Она опять занялась шитьем. Быстро убрав со стола чайные приборы, она разложила материю, отчего в душе у него встрепенулась ярость. Пронзительный звук, с которым она, словно назло ему, терзала миткаль, ужасно его раздражал. А стрекот швейной машинки окончательно вывел его из себя.

— Может быть, ты прекратишь шуметь? — рявкнул он. — Неужели нельзя заниматься этим в дневное время?

Она оторвала от работы взгляд — враждебный, зоркий.

— Нет, в дневное время я этим заниматься не могу. Есть другие дела. А кроме того, шитье мне нравится, и ты не можешь мне это запретить.

Она опять вернулась к своему миткалю — стала укладывать, перекладывать и наметывать, и его нервы так и взметнулись от гнева, когда он вновь услышал тарахтенье и стрекот машинки.

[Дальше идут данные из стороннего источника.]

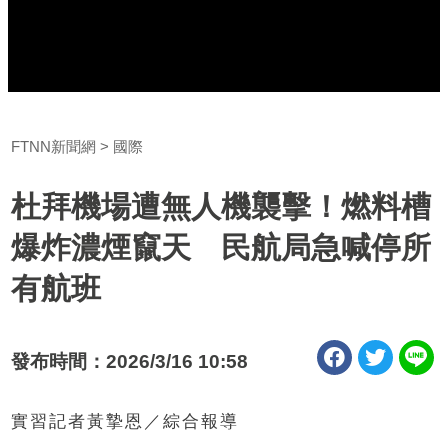
FTNN新聞網
國際
杜拜機場遭無人機襲擊！燃料槽
爆炸濃煙竄天 民航局急喊停所
有航班
發布時間：2026/3/16 10:58
實習記者黃摯恩／綜合報導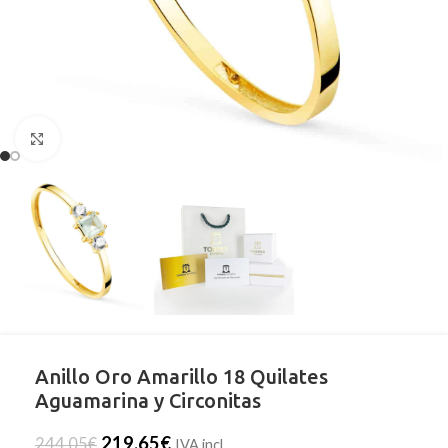
Clic para ampliar
Anillo Oro Amarillo 18 Quilates
Aguamarina y Circonitas
219,65
€
244,05
€
IVA incl.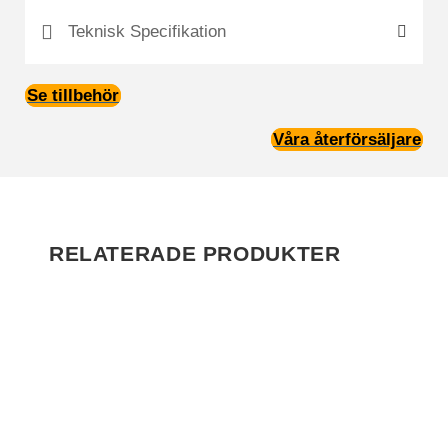
Teknisk Specifikation
Se tillbehör
Våra återförsäljare
RELATERADE PRODUKTER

А она наслаждалась, торжествующая, радостная, когда ловкая игла начинала свой бешеный танец, строча по кромке материи, неуклонно таща за собой ткань и образуя на ней выпуклый рубец. Швейная машинка так и гудела. Она властно останавливала ее расторопным движением пальцев — властительницы и хозяйки.

То, что он сидел за ее спиной, холодея от бессильного гнева, только раззадоривало ее, придавая выразительность и театральность ее энергичным движениям. Она все работала и работала. В конце концов он, сердитый, отправился спать и лежал, обиженный, отстранившись. И она повернулась к нему спиной. Утром они не разговаривали, ограничиваясь самыми необходимыми словами, сказанными холодно-вежливым тоном.

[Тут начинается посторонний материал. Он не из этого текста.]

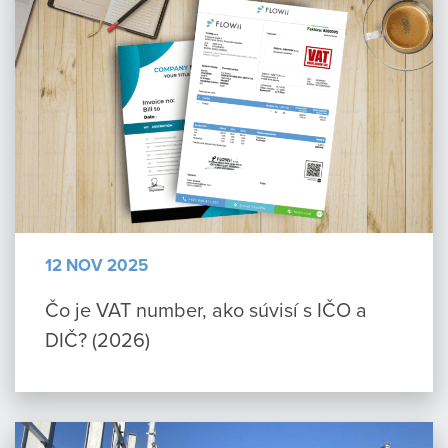
12 NOV 2025
Čo je VAT number, ako súvisí s IČO a
DIČ? (2026)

А вечером, придя домой, он почувствовал, как сердце его размягчает жаркая любовь к жене, и, готовый повиниться, что был неправ, он ждал и от нее признания вины, но застал ее опять за швейной машинкой, и повсюду дом был завален сшитыми из миткаля полотенцами, а чайник даже не стоял на огне.

Она вздрогнула и изобразила озабоченность.

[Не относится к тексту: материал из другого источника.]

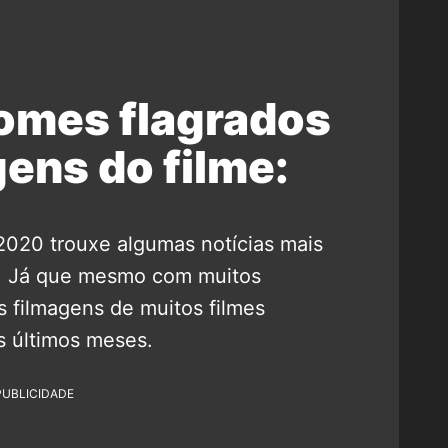
omes flagrados
gens do filme:
2020 trouxe algumas notícias mais
ma. Já que mesmo com muitos
 filmagens de muitos filmes
 últimos meses.
PUBLICIDADE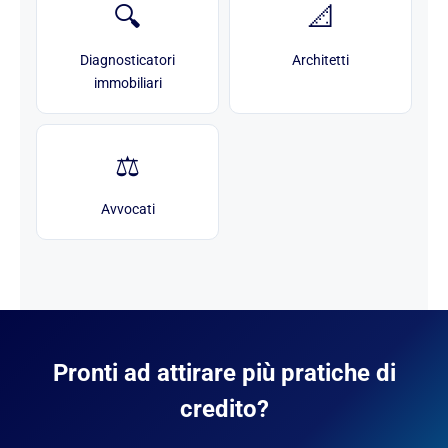
🔍
📐
Diagnosticatori
Architetti
immobiliari
⚖️
Avvocati
Pronti ad attirare più pratiche di
credito?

— Неужели так поздно? — вскричала она.

С лицом, застывшим от ярости, он прошелся из конца в конец гостиной, туда-обратно, и снова вышел из дома. Сердце у нее упало. И она поспешила вскипятить ему чай.

С тяжелым чувством, мрачный, он шагал по дороге в Илкестон. Не ожидал он от себя подобного настроения. Словно засов опустился на его сознание и запер его, плененного. Он отправился в Илкестон и выпил там пива. Чем же ему заняться? Ему не хотелось никого видеть.

Он поедет в Ноттингем, свой родной город. Дойдя до станции, он сел на поезд. Но и добравшись до Ноттингема, он не знал, чем ему заняться. Однако ходить по знакомым улицам было все-таки лучше. Он колесил по городу как заведенный, с беспокойством сумасшедшего, чувствуя себя и вправду на грани безумия. Потом он заглянул в книжный магазин и обнаружил там книгу про Бамбергский собор. Вот это удача! Как раз то, что ему надо! Он завернул в тихий ресторанчик, чтобы там рассмотреть свое сокровище. Он перелистывал страницы с иллюстрациями, и душа его наполнялась блаженным восторгом. Вот он и нашел наконец кое-что для себя в убранстве этого собора. В душу его снизошло удовлетворение. Вот ведь — искал и нашел! Страсть совершенно охватила его. Какие замечательные работы — красивее он не видывал! Книга в его руках была воротами в неведомое. А мир вокруг был глухой оградой, замкнутым пространством. Но он вырвался оттуда. Он любуется прекрасными изваяниями женщин. Чудесная, красиво обустроенная вселенная кристаллизовалась вокруг, когда он рассматривал иллюстрации — короны на головах, волнистые кудри, женские лица.

Так даже лучше, что книга написана по-немецки и текст непонятен. Он предпочитал вещи, недоступные уму. Ему нравилось нераскрытое и то, что раскрытым быть не может. С огромным вниманием изучал он иллюстрации. А вот и деревянные статуи. «Holz» — он догадался, что это означает «дерево». Деревянные статуи так много говорили его душе. Он был несказанно рад. Как таинственен этот мир, открывшийся его душе. Как прекрасна и увлекательна жизнь, предстоящая ему! Разве не сделал его бамбергский собор хозяином этого мира? Он праздновал триумф своей силы, своей жизненной истины, заключая в объятия богатства, им унаследованные.